Is a suspicious image a "Deepfake" (face-swap) or was it entirely "AI-generated" (diffusion model)? Forcing users to guess and run multiple tests manually was inefficient and frustrating.

✓ Strategy: Shift from a "Log-First" to a "Goal-Oriented" landing experience. I wanted to eliminate the need for prior forensic knowledge.

✓Solution:
• The "Full Scan" Landing Page: I replaced the empty log screen with a central, intuitive Unified Analysis Bar. Instead of making users choose a specific tool first, they can now simply upload an image. The system automatically runs a comprehensive detection across all models (Deepfake + GenAI) in one go.
• Intent-Based Navigation: Reorganized the IA with clear, descriptive titles. If a user does know exactly what they need, the specific tools are still easily accessible, but the "Full Scan" serves as the effortless default. Deferred Logs for Better Focus: Moved the logs to a secondary view, keeping the primary workspace dedicated to immediate, high-stakes analysis.
✓ Impact: We effectively removed the "Pre-analysis Guesswork." By automating the tool selection process through the Unified Scan, we reduced the time-to-verdict and significantly improved the user success rate on the first try.
It’s becoming hard to imagine a world without AI. It has transformed our efficiency and quality of life in ways we never thought possible. However, this rapid innovation has a double-edged sword: as AI evolves, so do the sophisticated threats like deepfakes and synthetic fraud. We’ve all heard the stories, or even received the calls, of AI-driven scams.
Working at Scam.ai wasn't just about designing another dashboard. It was about building a defense layer for digital trust. Being part of a mission to protect businesses and individuals from emerging AI threats has been incredibly rewarding. It gave me a profound sense of responsibility to ensure that technology remains a force for good.
Lead-designing in such a fast-paced, cutting-edge space was a masterclass in Agility and Cross-functional Collaboration. I learned to:
• Bridge the Gap: Effectively translating complex machine learning requirements into intuitive user experiences by speaking the same language as our ML engineers.
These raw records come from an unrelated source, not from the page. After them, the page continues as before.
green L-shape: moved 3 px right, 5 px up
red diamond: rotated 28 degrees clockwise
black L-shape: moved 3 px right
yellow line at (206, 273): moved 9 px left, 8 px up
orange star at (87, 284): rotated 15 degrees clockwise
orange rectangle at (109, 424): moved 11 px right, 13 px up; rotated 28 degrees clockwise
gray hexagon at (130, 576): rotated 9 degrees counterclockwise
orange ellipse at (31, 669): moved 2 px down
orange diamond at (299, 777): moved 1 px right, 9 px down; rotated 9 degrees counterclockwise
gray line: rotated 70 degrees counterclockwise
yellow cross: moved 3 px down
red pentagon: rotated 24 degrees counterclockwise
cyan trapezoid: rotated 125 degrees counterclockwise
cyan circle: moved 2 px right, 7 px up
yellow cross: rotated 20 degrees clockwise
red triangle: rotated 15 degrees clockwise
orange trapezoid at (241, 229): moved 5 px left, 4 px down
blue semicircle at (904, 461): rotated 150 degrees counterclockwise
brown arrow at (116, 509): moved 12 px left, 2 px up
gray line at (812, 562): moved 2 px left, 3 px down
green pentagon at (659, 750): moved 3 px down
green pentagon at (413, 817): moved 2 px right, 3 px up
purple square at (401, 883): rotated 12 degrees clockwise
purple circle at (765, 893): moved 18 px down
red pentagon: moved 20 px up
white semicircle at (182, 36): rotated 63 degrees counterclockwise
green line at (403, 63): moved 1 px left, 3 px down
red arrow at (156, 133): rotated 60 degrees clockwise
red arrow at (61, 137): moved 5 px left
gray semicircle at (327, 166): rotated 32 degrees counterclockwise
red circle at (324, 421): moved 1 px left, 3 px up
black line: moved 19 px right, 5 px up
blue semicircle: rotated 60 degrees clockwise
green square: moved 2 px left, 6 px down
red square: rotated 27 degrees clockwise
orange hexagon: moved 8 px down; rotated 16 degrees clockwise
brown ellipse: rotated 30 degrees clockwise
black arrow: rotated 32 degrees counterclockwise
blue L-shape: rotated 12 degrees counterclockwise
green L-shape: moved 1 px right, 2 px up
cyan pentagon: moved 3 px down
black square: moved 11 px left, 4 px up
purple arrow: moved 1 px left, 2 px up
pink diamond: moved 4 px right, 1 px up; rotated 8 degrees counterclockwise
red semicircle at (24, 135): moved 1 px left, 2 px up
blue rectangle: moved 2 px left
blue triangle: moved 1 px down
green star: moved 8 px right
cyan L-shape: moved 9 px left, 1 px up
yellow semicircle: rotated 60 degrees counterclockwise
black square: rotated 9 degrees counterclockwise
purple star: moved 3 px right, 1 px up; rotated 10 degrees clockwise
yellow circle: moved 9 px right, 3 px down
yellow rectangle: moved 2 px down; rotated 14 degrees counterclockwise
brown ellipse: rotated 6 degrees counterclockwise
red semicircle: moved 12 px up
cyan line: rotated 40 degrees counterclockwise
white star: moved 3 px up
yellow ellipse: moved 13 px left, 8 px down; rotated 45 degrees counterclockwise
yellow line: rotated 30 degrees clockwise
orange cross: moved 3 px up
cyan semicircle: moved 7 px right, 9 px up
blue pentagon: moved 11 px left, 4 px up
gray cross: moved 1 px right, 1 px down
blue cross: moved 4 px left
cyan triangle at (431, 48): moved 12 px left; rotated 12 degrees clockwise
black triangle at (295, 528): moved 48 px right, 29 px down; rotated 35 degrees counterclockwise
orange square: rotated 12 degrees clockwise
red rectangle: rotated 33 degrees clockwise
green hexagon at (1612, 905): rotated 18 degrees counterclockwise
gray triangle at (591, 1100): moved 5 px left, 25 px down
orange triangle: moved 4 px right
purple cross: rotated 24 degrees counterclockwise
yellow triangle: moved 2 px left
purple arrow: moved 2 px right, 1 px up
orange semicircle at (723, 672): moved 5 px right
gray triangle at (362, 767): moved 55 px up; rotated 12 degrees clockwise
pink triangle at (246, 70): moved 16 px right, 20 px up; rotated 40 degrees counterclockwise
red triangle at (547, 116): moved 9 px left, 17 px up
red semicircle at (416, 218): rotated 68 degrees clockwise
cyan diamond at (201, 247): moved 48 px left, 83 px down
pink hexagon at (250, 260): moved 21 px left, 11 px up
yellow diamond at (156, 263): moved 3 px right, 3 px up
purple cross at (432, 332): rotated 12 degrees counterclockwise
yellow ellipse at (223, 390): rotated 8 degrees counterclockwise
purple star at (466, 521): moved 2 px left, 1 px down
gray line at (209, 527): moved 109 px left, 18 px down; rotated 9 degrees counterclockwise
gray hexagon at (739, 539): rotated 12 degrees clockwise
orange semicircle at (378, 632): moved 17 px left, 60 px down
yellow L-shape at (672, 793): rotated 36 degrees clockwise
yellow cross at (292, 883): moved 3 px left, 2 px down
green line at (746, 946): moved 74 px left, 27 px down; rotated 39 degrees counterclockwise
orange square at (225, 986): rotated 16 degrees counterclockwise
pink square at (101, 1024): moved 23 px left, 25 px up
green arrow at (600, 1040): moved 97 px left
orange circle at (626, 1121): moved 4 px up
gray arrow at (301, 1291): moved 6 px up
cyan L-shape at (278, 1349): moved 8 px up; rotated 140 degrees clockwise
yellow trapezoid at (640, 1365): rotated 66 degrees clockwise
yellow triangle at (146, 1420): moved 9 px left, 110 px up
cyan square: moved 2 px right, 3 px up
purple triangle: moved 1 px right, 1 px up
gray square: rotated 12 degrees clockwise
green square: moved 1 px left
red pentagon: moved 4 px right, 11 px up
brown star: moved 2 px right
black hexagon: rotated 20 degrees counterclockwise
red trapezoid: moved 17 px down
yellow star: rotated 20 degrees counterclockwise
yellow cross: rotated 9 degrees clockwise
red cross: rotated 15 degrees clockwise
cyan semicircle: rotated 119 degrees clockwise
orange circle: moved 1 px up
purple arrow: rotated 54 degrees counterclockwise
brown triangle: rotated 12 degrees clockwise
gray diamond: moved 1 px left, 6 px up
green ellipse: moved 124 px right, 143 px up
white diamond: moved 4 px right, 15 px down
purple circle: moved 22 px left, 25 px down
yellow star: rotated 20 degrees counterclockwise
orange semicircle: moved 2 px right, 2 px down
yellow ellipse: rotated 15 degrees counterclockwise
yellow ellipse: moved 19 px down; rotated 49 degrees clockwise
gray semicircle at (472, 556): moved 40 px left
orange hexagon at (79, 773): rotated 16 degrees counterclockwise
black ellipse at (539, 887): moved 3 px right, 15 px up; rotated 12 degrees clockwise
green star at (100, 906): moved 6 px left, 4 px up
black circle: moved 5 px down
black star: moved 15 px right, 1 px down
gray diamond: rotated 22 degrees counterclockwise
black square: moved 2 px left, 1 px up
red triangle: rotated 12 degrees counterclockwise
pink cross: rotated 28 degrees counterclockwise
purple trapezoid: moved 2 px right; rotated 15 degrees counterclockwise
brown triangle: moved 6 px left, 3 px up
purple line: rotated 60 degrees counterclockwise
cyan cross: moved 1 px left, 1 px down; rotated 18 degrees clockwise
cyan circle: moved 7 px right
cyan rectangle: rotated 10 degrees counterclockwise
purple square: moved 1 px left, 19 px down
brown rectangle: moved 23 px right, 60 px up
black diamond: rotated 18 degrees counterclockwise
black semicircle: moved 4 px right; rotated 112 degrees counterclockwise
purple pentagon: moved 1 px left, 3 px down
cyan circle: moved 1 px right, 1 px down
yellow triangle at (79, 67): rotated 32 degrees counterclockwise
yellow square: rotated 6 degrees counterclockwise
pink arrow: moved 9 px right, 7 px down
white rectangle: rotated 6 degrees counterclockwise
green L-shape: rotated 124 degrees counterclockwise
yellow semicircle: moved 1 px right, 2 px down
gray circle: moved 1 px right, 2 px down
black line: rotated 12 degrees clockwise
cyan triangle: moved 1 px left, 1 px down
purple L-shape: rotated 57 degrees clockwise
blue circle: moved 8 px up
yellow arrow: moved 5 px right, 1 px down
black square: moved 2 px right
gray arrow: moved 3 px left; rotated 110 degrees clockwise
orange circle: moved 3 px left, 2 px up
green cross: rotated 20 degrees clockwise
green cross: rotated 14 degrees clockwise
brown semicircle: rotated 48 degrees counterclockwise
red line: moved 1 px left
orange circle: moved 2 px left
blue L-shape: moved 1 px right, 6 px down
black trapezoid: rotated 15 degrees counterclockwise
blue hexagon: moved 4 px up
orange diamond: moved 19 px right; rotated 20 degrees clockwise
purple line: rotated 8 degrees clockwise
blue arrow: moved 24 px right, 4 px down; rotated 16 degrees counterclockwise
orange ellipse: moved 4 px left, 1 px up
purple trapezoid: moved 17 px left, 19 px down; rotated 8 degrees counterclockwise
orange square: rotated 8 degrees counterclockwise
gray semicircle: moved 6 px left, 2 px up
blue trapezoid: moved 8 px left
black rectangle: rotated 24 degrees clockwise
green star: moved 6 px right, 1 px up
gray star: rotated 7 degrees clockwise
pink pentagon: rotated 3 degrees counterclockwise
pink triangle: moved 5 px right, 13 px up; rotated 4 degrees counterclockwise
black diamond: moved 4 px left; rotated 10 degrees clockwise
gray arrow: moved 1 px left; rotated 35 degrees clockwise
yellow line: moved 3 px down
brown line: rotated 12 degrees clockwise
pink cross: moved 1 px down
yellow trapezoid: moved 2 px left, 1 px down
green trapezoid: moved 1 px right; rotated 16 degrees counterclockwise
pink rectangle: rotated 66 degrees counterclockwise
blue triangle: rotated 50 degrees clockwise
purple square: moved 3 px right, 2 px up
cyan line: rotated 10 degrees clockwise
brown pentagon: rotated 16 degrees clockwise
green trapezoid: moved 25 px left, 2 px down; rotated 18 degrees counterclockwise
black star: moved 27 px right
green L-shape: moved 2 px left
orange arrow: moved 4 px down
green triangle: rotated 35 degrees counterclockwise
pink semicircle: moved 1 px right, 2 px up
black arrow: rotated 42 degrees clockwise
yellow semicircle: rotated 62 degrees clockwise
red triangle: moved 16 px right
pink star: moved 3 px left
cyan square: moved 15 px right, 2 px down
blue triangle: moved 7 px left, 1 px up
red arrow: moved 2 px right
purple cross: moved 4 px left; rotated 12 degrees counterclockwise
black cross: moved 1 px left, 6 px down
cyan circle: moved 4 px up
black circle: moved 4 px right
• Design for Business Impact: Understanding that in a high-growth startup, design must be strategic, scalable, and tightly aligned with business goals.
• Thrive in the Fast Lane: I’ve realized that I’m at my best in high-velocity environments where rapid iteration and quick decision-making are the norms.
As I continue my journey, my goal is to remain at the forefront of Ethical AI Design. I am committed to evolving as a designer who doesn’t just build beautiful interfaces, but contributes to a healthier, more secure AI ecosystem!